Temples of stone with their pillars, columns, and cathedral arches were all made to resemble the trunks of trees, carrying the eye upward to God.

And yet, it would seem that these temples of stone confined God to one place, one people, one faith.

Fall

It was here that we fell from grace.

It was here that Adam and Eve ate the fruit of a misunderstood tree.

It was here that civilization bloomed.

It was here that we logged, burned, mined, clear-cut, developed.

It was here that the old stories were forgotten and new ones were written;

Stories in which creation was no longer sacred, enchanted, animate, subjective.

Return

In an age of climate chaos and heart breaking extinction, it is here, to the forest, that we must return.

Not only as skiers, hikers, campers, birders, hunters, and foresters, but as devotees.

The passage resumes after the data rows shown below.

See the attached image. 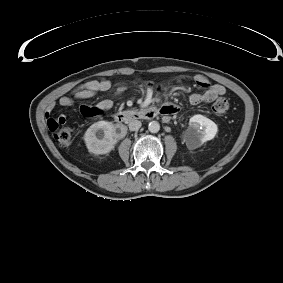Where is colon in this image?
<instances>
[{
	"instance_id": "colon-1",
	"label": "colon",
	"mask_w": 283,
	"mask_h": 283,
	"mask_svg": "<svg viewBox=\"0 0 283 283\" xmlns=\"http://www.w3.org/2000/svg\"><path fill=\"white\" fill-rule=\"evenodd\" d=\"M230 105L225 98H218L212 105V110L217 115H225L229 112ZM57 143L61 147H67L71 144L73 139V130L69 127H58L52 129Z\"/></svg>"
}]
</instances>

Because it is here that we see the universe in microcosm, where we get our bearings.

It is here that creation awes.

It is here that we experience the divine.

It is here that we can bring our questions.

It is here that we can dwell in mystical solitude.

It is here that we are now—The global forest.

Call

To return to the forest, we must become familiar with it.

I invite you to go to a mountain grove or a city park and take off your shoes.

When you are comfortable and alone, close your eyes.

Begin by focusing on feeling—as a tree might—the sun, the wind, the earth beneath your toes and on your skin.

If you wish, stretch your arms up and out like branches seeking the light.

Imagine drinking in the caramel rays of the sun as nourishment.

Focus on your breath by letting the air pass through your nostrils and fill the arboreal-patterned branches in your lungs.

Feel your lungs slowly fill with oxygen.

Feel them slowly empty as your body expels carbon dioxide.

Focus on the entire process of breathing and how each moment changes.

In and out.

As you breathe in, imagine that the oxygen, conceived in the leaves of trees, is gently birthed from the leaf’s stomata, wafting through space, and entering your lungs.

As you breathe out, imagine that the CO2, re-born in your lungs, is gently wafting through the air and entering the receptive stomata of the leaves.

In and out.

The air becomes us, becomes them.

It is a sacrament; we take it upon us, into us, and they upon themselves.

As we breathe in, the trees breathe out.

As the trees breathe out, we breathe in.

We are their lungs and they are ours.

In and out.

This is not a supernatural idea; it is an ecological reality.

May we dwell in this reality!

The mystic monk and (one time monastery forester) Thomas Merton said:

We are already one. But we imagine that we are not. And what we have to recover is our original unity. What we have to be is what we are.

What we are is not all that different from trees.

And so I offer you this prayer for your walks and sits among the trees.

Forest, Trees. May we sustain you as you sustain us.